Parachurch or the Church? And the Church? In the Church

Parachurch or the Church? And the Church? In the Church August 11, 2014

Source:

Peter Greer (@peterkgreer) is president and CEO of HOPE International. Chris Horst (@chrishorst) is the vice president of development at HOPE International. Together with the support of Anna Haggard, they coauthored Mission Drift and Entrepreneurship for Human Flourishing. They wrote this essay with support from HOPE intern, Andrey Bobrovskiy. …

For centuries, the local church was the centerpiece of outreach and service. The rapid creation of separate parachurch organizations is a relatively recent phenomenon. Para, parachurch’s prefix, is Greek for “alongside” or “beside.” The purpose of parachurch organizations is to come alongside, to support, the local church….

More significantly, a philosophical and subtle separation developed between the “works” of justice and the “message” of salvation. Slowly, the church was given the responsibility to share the Good News verbally while the work of restoration went to nonprofits. Our crumbling ecclesiology has created a fissure we ought to work hard to mend…

Despite the imperfections of every church this side of heaven, the church is God’s Plan A. There is no Plan B. His work continues through His chosen instrument. With a supernatural origination and divine mandate, the church is Christ’s hands and feet bringing the Good News as we love God and our neighbors. As parachurches, we remember we are the bridesmaid, not the bride. Our job is to gird and strengthen Christ’s church, not to replace it.
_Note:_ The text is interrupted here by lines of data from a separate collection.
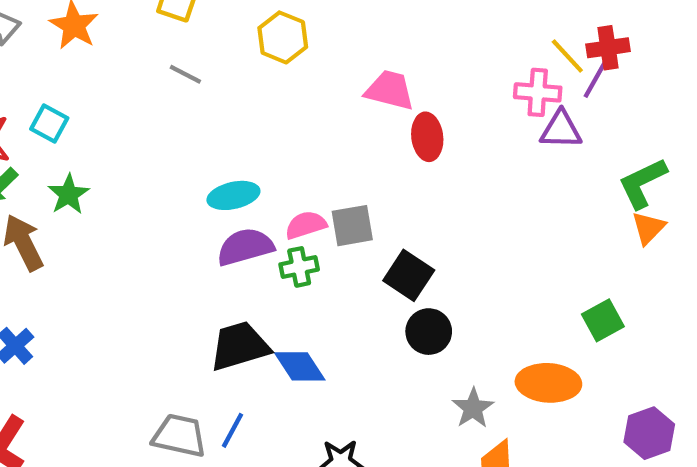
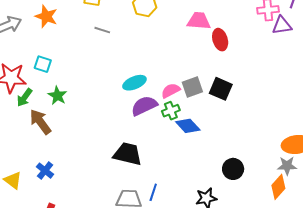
black square: (409, 275) -> (221, 89), moved
black circle: (429, 332) -> (233, 169), moved
black trapezoid: (240, 346) -> (128, 154), moved, turned 40
blue diamond: (300, 366) -> (188, 126), moved
gray star: (473, 408) -> (287, 166), moved, turned -30

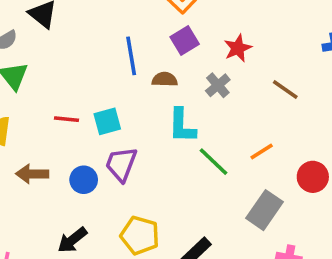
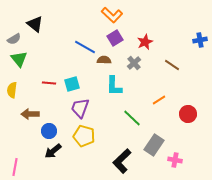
blue line: (131, 56) -> (85, 47), turned -50
green line: (213, 162) -> (132, 118), moved
blue circle: (84, 180) -> (49, 131), moved
gray rectangle: (264, 210) -> (154, 145), moved
yellow pentagon: (140, 235) -> (84, 136), moved

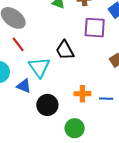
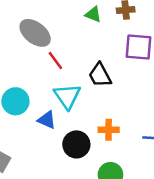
red line: (18, 44) -> (55, 61), moved
orange cross: (82, 94) -> (109, 130), moved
Parachurches cannot remain true to their mission without a rigorous ingratiation with Christ’s body—the church. Working under the authority of—or in close collaboration with—like-minded churches is perhaps the easiest way to stay on mission. When a religiously apathetic culture asks why faith-based organizations are any different than our secular counterparts, an adhesion to the church makes our response much clearer.

The reason parchurches should bind to the church is so they can stay aligned to their full mission. The church grounds all good works in the grander vision of humanity’s fall and God’s redemption. For organizations desiring to stay true to their mission, our question about partnering with the church should be “How do we partner?” not “Should we partner?”